As in Newsday (supra) and in Pyramid (supra), this court concludes in the instant case that respondent assessor’s interpretation of the statute is too narrow. As petitioner points out, if "completed” means that the mall must necessarily be entirely rented out so that the assessor can formulate an assessment based upon total occupancy, it is entirely possible for the mall to be in existence for quite some time before that might occur. A potential developer would be faced with the question of whether the property would ever qualify for the exemption, thus defeating the underlying policy of encouraging new construction of commercial facilities by providing a readily available tax exemption when it is most needed.

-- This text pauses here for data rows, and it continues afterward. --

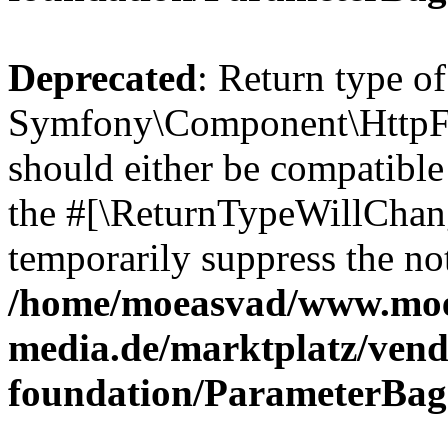
Deprecated
: Return type of
Symfony\Component\HttpFo
should either be compatible 
the #[\ReturnTypeWillChang
temporarily suppress the not
/home/moeasvad/www.mo
media.de/marktplatz/vend
foundation/ParameterBag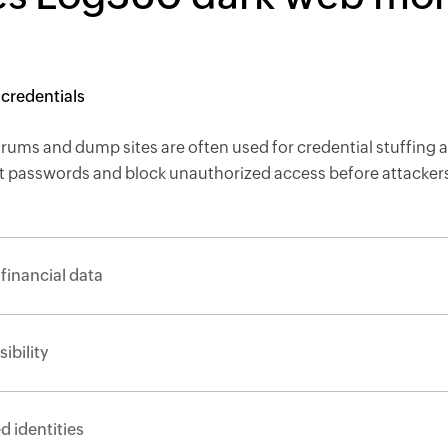
aked employee credentials
ums and dump sites are often used for credential stuffing a
et passwords and block unauthorized access before attackers
rsonal and financial data
 leak visibility
compromised identities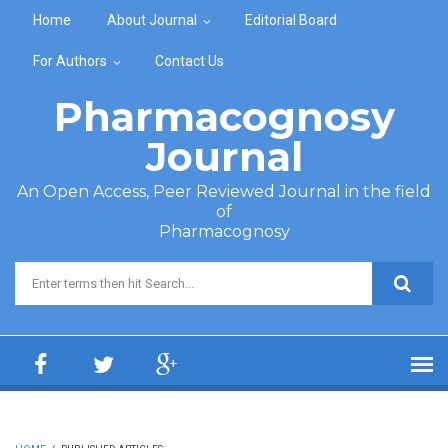
Skip to main content
Home
About Journal
Editorial Board
For Authors
Contact Us
Pharmacognosy
Journal
An Open Access, Peer Reviewed Journal in the field
of
Pharmacognosy
Search form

Instead, this court concludes that "completed” must mean that the structure in question is finished to the extent that it is available for occupancy and meets the specifications contained in the site plans. In the case of buildings designed to be rented out to a variety of tenants, such as the mall in this action, alterations to accommodate specific tenants need not be completed before the property is eligible for the exemption.
Given this interpretation of the term "completed”, it is evident that the amount of the exemption could vary on any given property depending upon the percentage of occupancy of the total area. This result, however, was apparently the one contemplated by the Legislature when the statute was amended in 1985. The burden on the assessor of reevaluating on a yearly basis the commercial properties entitled to the exemption was removed by setting a fixed point in time when the total value would be ascertained and the exemption calculated. To a certain degree, a loss may result where, as in the instant case, the value of the property is somewhat diminished by the fact it is not fully occupied at the time the initial appraisal is made. But the owner is not totally left without recourse should substantial improvements or additions be made after the first year. The current section 485-b provides that "in any year in which a change in level of assessment of fifteen percent or more is certified for an assessment roll * * * the exemption shall be recomputed to take into account the increase in assessed value due to the change in level of *641assessment”. (Real Property Tax Law § 485-b [2] [a].) Thus, while burdensome yearly evaluations are eliminated under the current section 485-b, the property owner is entitled to reevaluation and recomputation of the exemption where the improvements are more substantial.
Based on the foregoing, the petitioner is entitled to summary judgment on the issue of its entitlement to an exemption pursuant to RPTL 485-b. No motion costs are awarded.

 Respondent’s papers do not address the issue of whether areas designated for "future development” must be constructed prior to plaintiff obtaining the exemption. Thus, the court deems the argument to be abandoned.